Note that when presented with two of these symptoms, you need to call your country or region’s emergency hotline immediately.


  • Chest Pain
  • Chest pain tops the list of most regular symptom of a heart attack. It is characterized with dull or aching feeling that patients usually describe as the worst pain they have ever felt.  If you feel that your chest pain does not change even while you’re moving or taking deep breaths, it’s time to call your emergency hotline.
  • Pressure in the Chest
  • It is characterized with the feeling of heaviness in the chest. This does not necessarily mean that you need to feel the pain, as it will be actually a chest pain.

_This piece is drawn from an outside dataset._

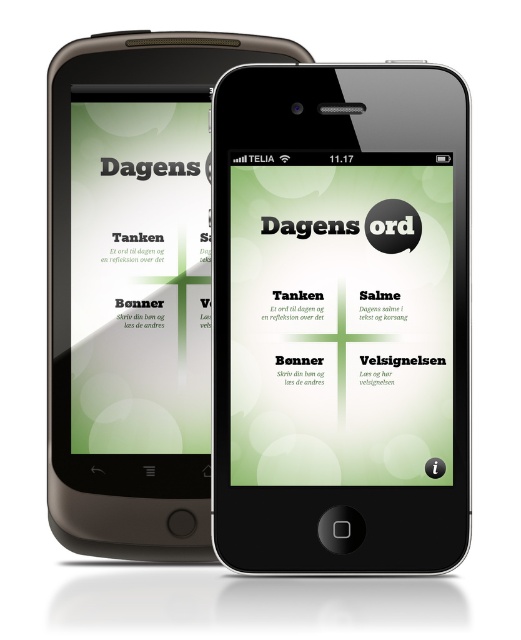 You are examining the two points on the image, point 1 at coordinates (287, 340) and point 2 at coordinates (104, 308). Which point is closer to you?

Point 1 at coordinates (287, 340) is closer to the viewer than point 2 at coordinates (104, 308).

  • Pain in the jaw, neck or arm
  • There may be pain or pressure in these areas and in the case of feeling it in the arm, it is usually the left one that is affected. The patient may also feel pressure between the shoulder blades.
  • Shortness of Breath
  • Heart attacks may also cause fluid in the lungs which will lead the patient to experience shortness of breath. It is characterized with the patient feeling as if he or she is suffocated.  If this symptom is accompanied by coughing up of white or pink frothy sputum, don’t hesitate to call the emergency number.
  • Sweating and Nausea
  • They may come individually or together since they are closely related. Sweating and nausea are a body’s reaction with stress.  Feeling these two plus chest pain is definite sign of having a heart attack.
  • Passing Out (or Syncope)
  • As the heart attack occurs and progresses, there will be damaged heart muscle. This certainly leads to loss of blood pressure and decrease of blood flow to the brain.  As there is loss in the flow of blood to the brain, supply of oxygen is limited.  It is just a matter of time before the patient loses consciousness.



  • If you’re the patient, sit down and try to rest until the help arrives.
  • If you’re the patient, have someone get your medications and personal medical information before the arrival of ambulance.
  • If you’re the patient’s relative or friend, try not to panic, call the emergency hotline and monitor the patient closely.